IQNA

Bombings in Kabul Kill 2, including Cleric

17:03 - February 02, 2021
News ID: 3473883
TEHRAN (IQNA) – Separate explosions, set off by sticky bombs attached to cars, killed at least two people in the Afghan capital on Tuesday, including a prominent cleric who headed an Islamic nonprofit organization, officials said.

 

Afghan President Ashraf Ghani denounced the cleric’s death as a “terrorist attack on the dignity and bright future of Afghanistan”. No one immediately claimed responsibility for the Kabul attacks, which also wounded five people.

The first bomb was attached to a military vehicle in central Kabul and wounded two military personnel, said Ferdaws Faramarz, spokesman for the Kabul police chief, AP reported.

An hour later, the second bomb, in the northern part of the city, killed two people, including cleric Mohammad Atef, and wounded two others. A third sticky bomb wounded one person in western Kabul. Faramarz said police are investigating.

Ghani, in a statement released by the Presidential Palace, also said that Atef’s killing was the latest in a series of targeted crimes and assassinations. Atef headed the central council of Jamiat-e-Eslah of Afghanistan.

Abdullah Abdullah, the chairman of the country’s High Council for National Reconciliation, also condemned Atef’s killing.

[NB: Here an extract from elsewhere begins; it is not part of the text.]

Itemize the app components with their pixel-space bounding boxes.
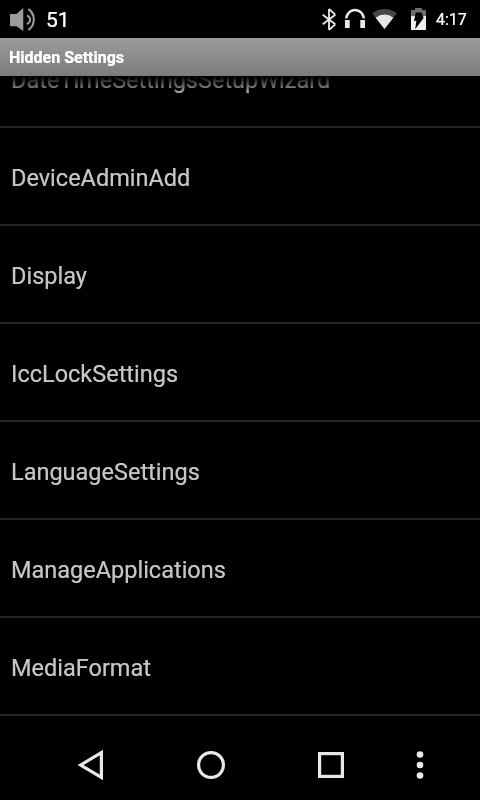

“Atef was a supporter of peace and reconciliation in the country,” he said in a statement. “But unfortunately, the enemies of the Afghan people took him away from us.”

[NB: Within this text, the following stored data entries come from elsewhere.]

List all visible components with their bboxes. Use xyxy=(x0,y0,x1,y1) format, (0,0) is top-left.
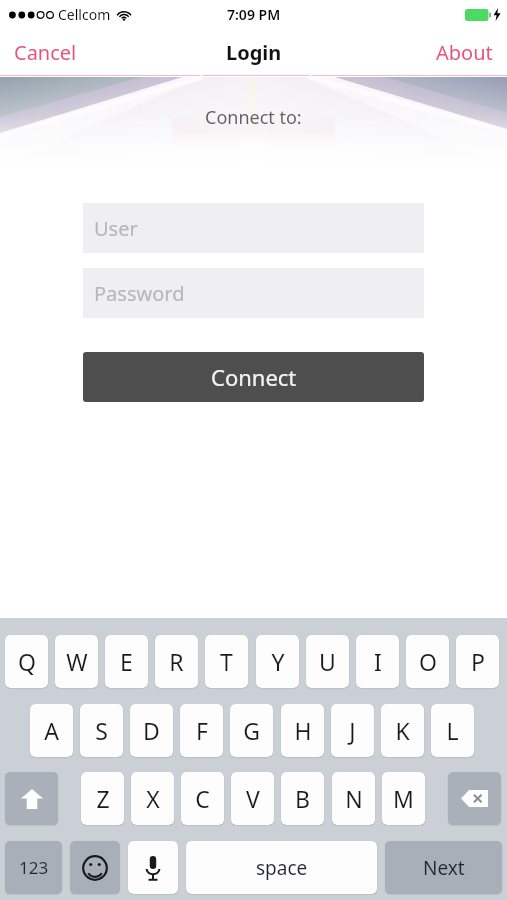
button[interactable]: User xyxy=(83,203,424,253)
staticText: Y xyxy=(271,646,285,677)
button[interactable]: Connect xyxy=(83,352,424,402)
button[interactable]: N xyxy=(332,772,375,825)
staticText: K xyxy=(395,715,410,746)
staticText: M xyxy=(393,783,414,814)
staticText: 123 xyxy=(19,856,49,879)
staticText: U xyxy=(319,646,336,677)
staticText: Connect xyxy=(211,362,297,392)
button[interactable]: X xyxy=(131,772,174,825)
button[interactable]: M xyxy=(382,772,425,825)
staticText: A xyxy=(44,715,59,746)
button[interactable]: O xyxy=(406,635,449,688)
staticText: D xyxy=(143,715,160,746)
button[interactable]: U xyxy=(306,635,349,688)
staticText: I xyxy=(374,646,382,677)
button[interactable]: space xyxy=(186,841,377,894)
staticText: S xyxy=(95,715,108,746)
staticText: User xyxy=(94,215,138,242)
staticText: R xyxy=(169,646,184,677)
staticText: F xyxy=(196,715,208,746)
staticText: J xyxy=(349,715,356,746)
button[interactable]: V xyxy=(231,772,274,825)
staticText: N xyxy=(345,783,363,814)
button[interactable]: Cancel xyxy=(0,31,91,74)
button[interactable]: Emoji xyxy=(70,841,120,894)
staticText: O xyxy=(419,646,437,677)
staticText: 7:09 PM xyxy=(227,5,281,24)
button[interactable]: Password xyxy=(83,268,424,318)
staticText: About xyxy=(436,39,493,66)
button[interactable]: D xyxy=(130,704,173,757)
staticText: B xyxy=(295,783,310,814)
button[interactable]: W xyxy=(55,635,98,688)
button[interactable]: A xyxy=(30,704,73,757)
staticText: Next xyxy=(423,855,465,881)
button[interactable]: F xyxy=(180,704,223,757)
staticText: C xyxy=(195,783,210,814)
button[interactable]: C xyxy=(181,772,224,825)
button[interactable]: T xyxy=(205,635,248,688)
button[interactable]: I xyxy=(356,635,399,688)
staticText: T xyxy=(220,646,233,677)
button[interactable]: About xyxy=(422,31,507,74)
staticText: Z xyxy=(96,783,110,814)
staticText: space xyxy=(256,855,308,881)
staticText: Login xyxy=(226,39,282,66)
button[interactable]: S xyxy=(80,704,123,757)
staticText: E xyxy=(120,646,133,677)
button[interactable]: E xyxy=(105,635,148,688)
staticText: H xyxy=(294,715,312,746)
staticText: G xyxy=(243,715,260,746)
button[interactable]: K xyxy=(381,704,424,757)
button[interactable]: L xyxy=(431,704,474,757)
staticText: X xyxy=(146,783,160,814)
button[interactable]: Next xyxy=(385,841,502,894)
staticText: L xyxy=(446,715,459,746)
staticText: Password xyxy=(94,280,185,307)
button[interactable]: Z xyxy=(81,772,124,825)
staticText: W xyxy=(66,646,88,677)
button[interactable]: Backspace xyxy=(448,772,501,825)
staticText: Cancel xyxy=(14,39,77,66)
button[interactable]: R xyxy=(155,635,198,688)
button[interactable]: G xyxy=(230,704,273,757)
button[interactable]: Y xyxy=(256,635,299,688)
button[interactable]: 123 xyxy=(5,841,62,894)
staticText: P xyxy=(471,646,485,677)
staticText: Q xyxy=(18,646,36,677)
staticText: Cellcom xyxy=(58,5,111,24)
button[interactable]: Dictation xyxy=(128,841,178,894)
button[interactable]: J xyxy=(331,704,374,757)
button[interactable]: Shift xyxy=(5,772,58,825)
staticText: V xyxy=(246,783,260,814)
button[interactable]: Q xyxy=(5,635,48,688)
staticText: Connect to: xyxy=(205,105,302,130)
button[interactable]: B xyxy=(281,772,324,825)
button[interactable]: P xyxy=(456,635,499,688)
button[interactable]: H xyxy=(281,704,324,757)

The Taliban also condemned the cleric’s death, blaming the Afghan intelligence agency without offering any evidence to the claim. Taliban spokesman, Zabihullah Mujahid, said the insurgents learned of Atef’s killing “with great sadness" — an apparent denial they had played a role in the bombing.

In recent months, the Daesh terrorist group has claimed responsibility for multiple attacks in Kabul, including on schools and educational institutions that killed 50 people, most of them students.  

On Monday, a report by a US government watchdog — the Special Inspector General for Afghanistan Reconstruction, known as SIGAR — said that Taliban attacks in the Afghan capital of Kabul are also on the rise, with increasing targeted killings of government officials, civil-society leaders and journalists.